Pool Sample Variances with Unequal Variances


Compute the Satterthwaite (1946) approximation to the distribution of a weighted sum of sample variances.


poolVar(var, df=n-1, multiplier=1/n, n)


var numeric vector of independent sample variances
df numeric vector of degrees of freedom for the sample variances
multiplier numeric vector giving multipliers for the sample variances
n numeric vector of sample sizes


The sample variances var are assumed to follow scaled chi-square distributions. A scaled chi-square approximation is found for the distribution of sum(multiplier * var) by equating first and second moments. On output the sum to be approximated is equal to multiplier * var which follows approximately a scaled chisquare distribution on df degrees of freedom. The approximation was proposed by Satterthwaite (1946).
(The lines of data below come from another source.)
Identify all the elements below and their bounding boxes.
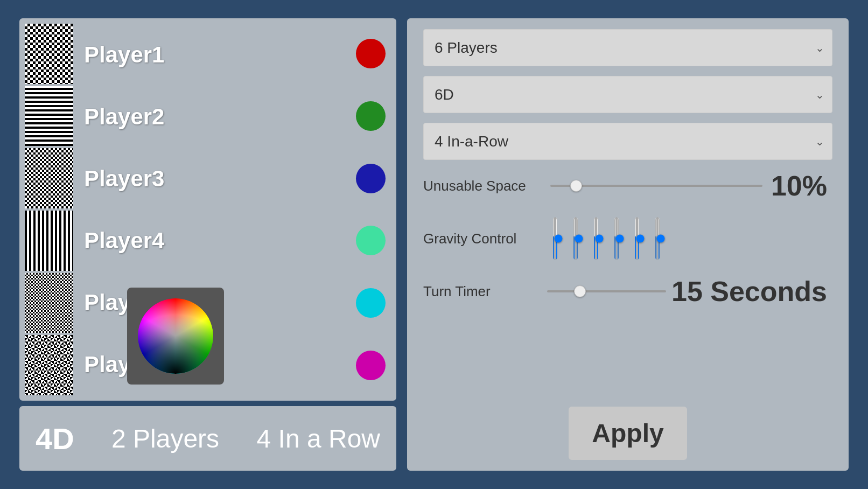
row-dropdown[interactable]: 3 In-a-Row 4 In-a-Row 5 In-a-Row [423, 123, 832, 160]
dimension-dropdown[interactable]: 4D 5D 6D [423, 76, 832, 113]
player-color-1[interactable] [356, 39, 386, 68]
gravity-slider-5[interactable] [629, 217, 645, 260]
pattern-3 [25, 148, 73, 208]
gravity-slider-4-wrapper [608, 212, 625, 266]
player-name-4: Player4 [84, 228, 351, 254]
player-color-4[interactable] [356, 226, 386, 255]
players-dropdown-wrapper: 2 Players 3 Players 4 Players 5 Players … [423, 29, 832, 66]
color-picker-popup[interactable] [127, 288, 224, 385]
player-color-3[interactable] [356, 164, 386, 193]
bottom-players: 2 Players [111, 424, 219, 453]
color-wheel[interactable] [138, 298, 213, 374]
gravity-control-label: Gravity Control [423, 230, 542, 247]
gravity-slider-3-wrapper [588, 212, 604, 266]
player-colors [356, 24, 391, 395]
player-color-2[interactable] [356, 101, 386, 131]
bottom-dimension: 4D [36, 421, 74, 456]
gravity-sliders [547, 212, 832, 266]
unusable-space-value: 10% [771, 170, 827, 202]
gravity-control-row: Gravity Control [423, 212, 832, 266]
pattern-6 [25, 335, 73, 395]
pattern-5 [25, 273, 73, 333]
pattern-strip [25, 24, 73, 395]
pattern-2 [25, 86, 73, 146]
turn-timer-row: Turn Timer 15 Seconds [423, 275, 832, 308]
gravity-slider-4[interactable] [608, 217, 625, 260]
bottom-row: 4 In a Row [257, 424, 380, 453]
turn-timer-slider-container [547, 290, 666, 292]
gravity-slider-3[interactable] [588, 217, 604, 260]
unusable-space-slider-container [550, 185, 762, 187]
player-name-1: Player1 [84, 42, 351, 68]
players-dropdown[interactable]: 2 Players 3 Players 4 Players 5 Players … [423, 29, 832, 66]
pattern-1 [25, 24, 73, 84]
left-panel: Player1 Player2 Player3 Player4 Player5 … [19, 18, 396, 471]
apply-button[interactable]: Apply [569, 407, 687, 460]
unusable-space-slider[interactable] [550, 185, 762, 187]
pattern-4 [25, 211, 73, 271]
gravity-slider-1-wrapper [547, 212, 563, 266]
gravity-slider-6-wrapper [649, 212, 666, 266]
dimension-dropdown-wrapper: 4D 5D 6D ⌄ [423, 76, 832, 113]
turn-timer-label: Turn Timer [423, 283, 542, 300]
player-color-5[interactable] [356, 288, 386, 318]
gravity-slider-2-wrapper [568, 212, 584, 266]
unusable-space-row: Unusable Space 10% [423, 170, 832, 202]
gravity-slider-1[interactable] [547, 217, 563, 260]
turn-timer-value: 15 Seconds [671, 275, 827, 308]
gravity-slider-6[interactable] [649, 217, 666, 260]
row-dropdown-wrapper: 3 In-a-Row 4 In-a-Row 5 In-a-Row ⌄ [423, 123, 832, 160]
player-panel: Player1 Player2 Player3 Player4 Player5 … [19, 18, 396, 401]
gravity-slider-2[interactable] [568, 217, 584, 260]
turn-timer-slider[interactable] [547, 290, 666, 292]
gravity-slider-5-wrapper [629, 212, 645, 266]
right-panel: 2 Players 3 Players 4 Players 5 Players … [407, 18, 849, 471]
unusable-space-label: Unusable Space [423, 178, 542, 194]
bottom-info: 4D 2 Players 4 In a Row [19, 406, 396, 471]
player-color-6[interactable] [356, 351, 386, 380]
player-name-2: Player2 [84, 104, 351, 130]
player-name-3: Player3 [84, 166, 351, 192]
color-wheel-brightness [138, 298, 213, 374]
If there are only two groups and the degrees of freedom are one less than the sample sizes then this gives the denominator of Welch's t-test for unequal variances.


A list with components

var effective pooled sample variance
df effective pooled degrees of freedom
multiplier pooled multiplier


Gordon Smyth


#  Welch's t-test with unequal variances
x <- rnorm(10,mean=1,sd=2)
y <- rnorm(20,mean=2,sd=1)
s2 <- c(var(x),var(y))
n <- c(10,20)
out <- poolVar(var=s2,n=n)
tstat <- (mean(x)-mean(y)) / sqrt(out$var*out$multiplier)
pvalue <- 2*pt(-abs(tstat),df=out$df)
#  Equivalent to t.test(x,y)